◆ WORK ITEM
Would you reproduce, word for word, only the lines running from the top of the data through the line containing "Carica un file", and none of the pictures?

◆ DATA FOR REVIEW
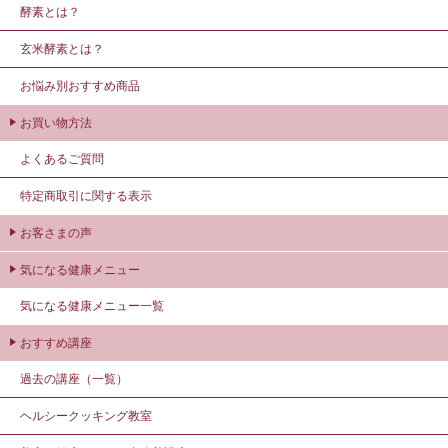
酵素とは？
玄米酵素とは？
お悩み別おすすめ商品
お買い物方法
よくあるご質問
特定商取引に関する表示
お客さまの声
気になる健康メニュー
気になる健康メニュー一覧
おすすめ講座
過去の講座（一覧）
ヘルシークッキング教室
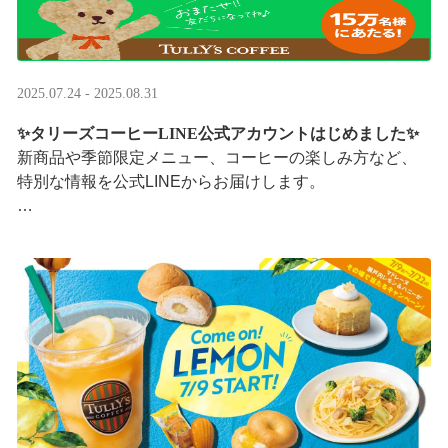
2025.07.24 - 2025.08.31
✨タリーズコーヒーLINE公式アカウントはじめました✨
新商品や季節限定メニュー、コーヒーの楽しみ方など、
特別な情報を公式LINEからお届けします。
今なら、ドリンク1杯半額クーポンが当たるプレゼントキ
ャンペーンも実施中です。※2025/8/31まで
···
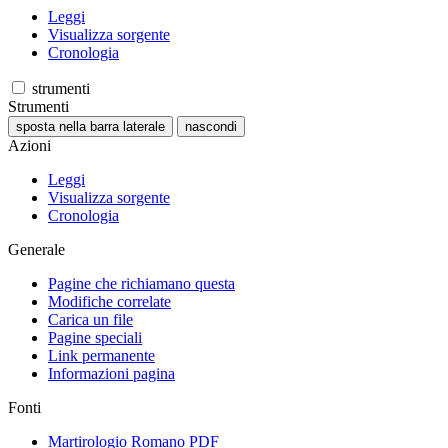
Leggi
Visualizza sorgente
Cronologia
strumenti
Strumenti
sposta nella barra laterale
nascondi
Azioni
Leggi
Visualizza sorgente
Cronologia
Generale
Pagine che richiamano questa
Modifiche correlate
Carica un file
Pagine speciali
Link permanente
Informazioni pagina
Fonti
Martirologio Romano PDF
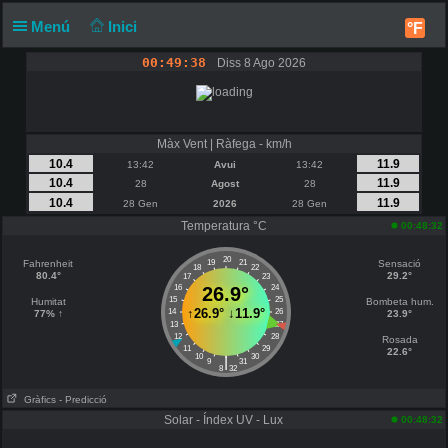
Menú
Inici
°F
00:49:38
Diss 8 Ago 2026
Màx Vent | Ràfega - km/h
10.4
11.9
13:42
Avui
13:42
10.4
11.9
28
Agost
28
10.4
11.9
28 Gen
2026
28 Gen
Temperatura °C
00:48:32
20
Fahrenheit
19
21
Sensació
18
22
80.4°
29.2°
17
23
16
26.9°
24
15
25
Humitat
Bombeta hum.
↑
26.9°
↓
11.9°
14
26
77% ↑
23.9°
13
27
12
28
Rosada
11
29
22.6°
10
30
|
9
31
8
32
Gràfics
- Predicció
Solar - Índex UV - Lux
00:48:32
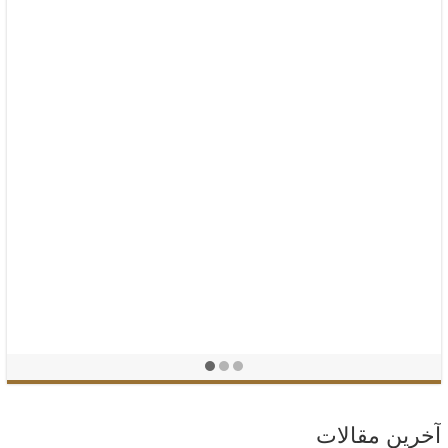
آخرین مقالات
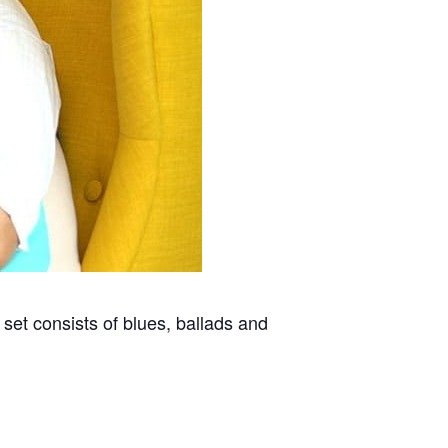
 set consists of blues, ballads and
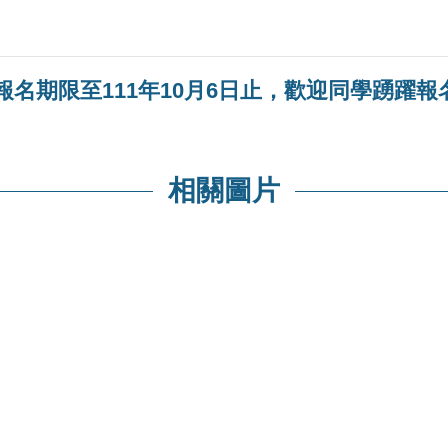
名期限至111年10月6日止，歡迎同學踴躍報
相關圖片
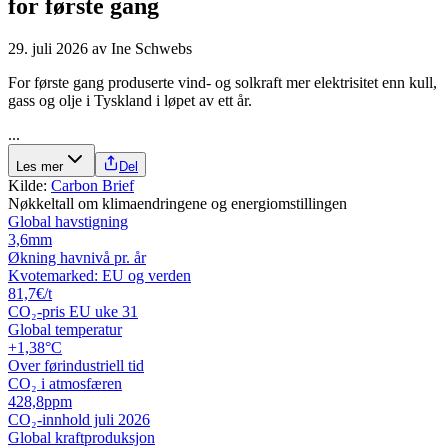
for første gang
29. juli 2026
av
Ine Schwebs
For første gang produserte vind- og solkraft mer elektrisitet enn kull,
gass og olje i Tyskland i løpet av ett år.
...
Les mer
Del
Kilde:
Carbon Brief
Nøkkeltall om klimaendringene og energiomstillingen
Global havstigning
3,6
mm
Økning havnivå pr. år
Kvotemarked: EU og verden
81,7
€/t
CO₂-pris EU uke 31
Global temperatur
+1,38
°C
Over førindustriell tid
CO₂ i atmosfæren
428,8
ppm
CO₂-innhold juli 2026
Global kraftproduksjon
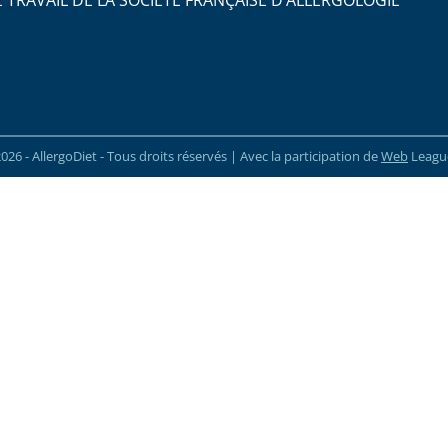
026 - AllergoDiet - Tous droits réservés | Avec la participation de
Web
Leagu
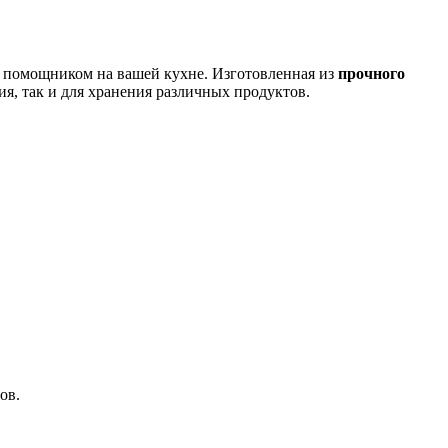
м помощником на вашей кухне. Изготовленная из
прочного
ия, так и для хранения различных продуктов.
ов.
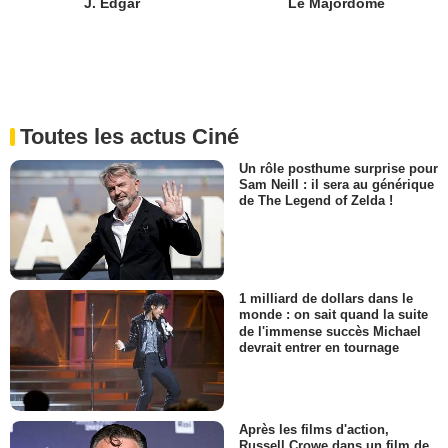
J. Edgar
Le Majordome
Toutes les actus Ciné
Un rôle posthume surprise pour
Sam Neill : il sera au générique
de The Legend of Zelda !
1 milliard de dollars dans le
monde : on sait quand la suite
de l'immense succès Michael
devrait entrer en tournage
Après les films d'action,
Russell Crowe dans un film de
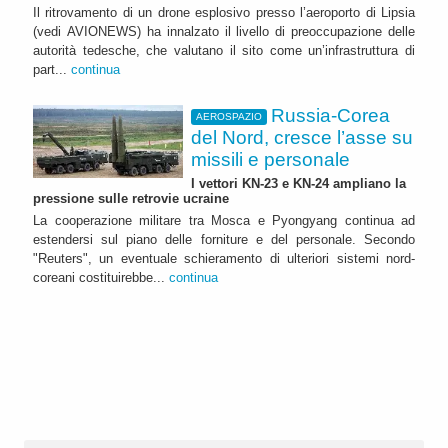
Il ritrovamento di un drone esplosivo presso l’aeroporto di Lipsia
(vedi AVIONEWS) ha innalzato il livello di preoccupazione delle
autorità tedesche, che valutano il sito come un’infrastruttura di
part...
continua
Russia-Corea
AEROSPAZIO
del Nord, cresce l’asse su
missili e personale
I vettori KN-23 e KN-24 ampliano la
pressione sulle retrovie ucraine
La cooperazione militare tra Mosca e Pyongyang continua ad
estendersi sul piano delle forniture e del personale. Secondo
"Reuters", un eventuale schieramento di ulteriori sistemi nord-
coreani costituirebbe...
continua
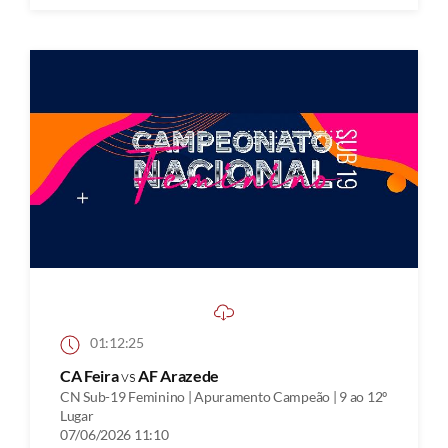
01:12:25
CA Feira
vs
AF Arazede
CN Sub-19 Feminino | Apuramento Campeão | 9 ao 12º
Lugar
07/06/2026 11:10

◆ REPLY
酵素とは？
玄米酵素とは？
お悩み別おすすめ商品
お買い物方法
よくあるご質問
特定商取引に関する表示
お客さまの声
気になる健康メニュー
気になる健康メニュー一覧
おすすめ講座
過去の講座（一覧）
ヘルシークッキング教室
2025.07.24 - 2025.08.31
✨タリーズコーヒーLINE公式アカウントはじめました✨
新商品や季節限定メニュー、コーヒーの楽しみ方など、
特別な情報を公式LINEからお届けします。
今なら、ドリンク1杯半額クーポンが当たるプレゼントキ
ャンペーンも実施中です。※2025/8/31まで
···
Leggi
Visualizza sorgente
Cronologia
strumenti
Strumenti
sposta nella barra laterale
nascondi
Azioni
Leggi
Visualizza sorgente
Cronologia
Generale
Pagine che richiamano questa
Modifiche correlate
Carica un file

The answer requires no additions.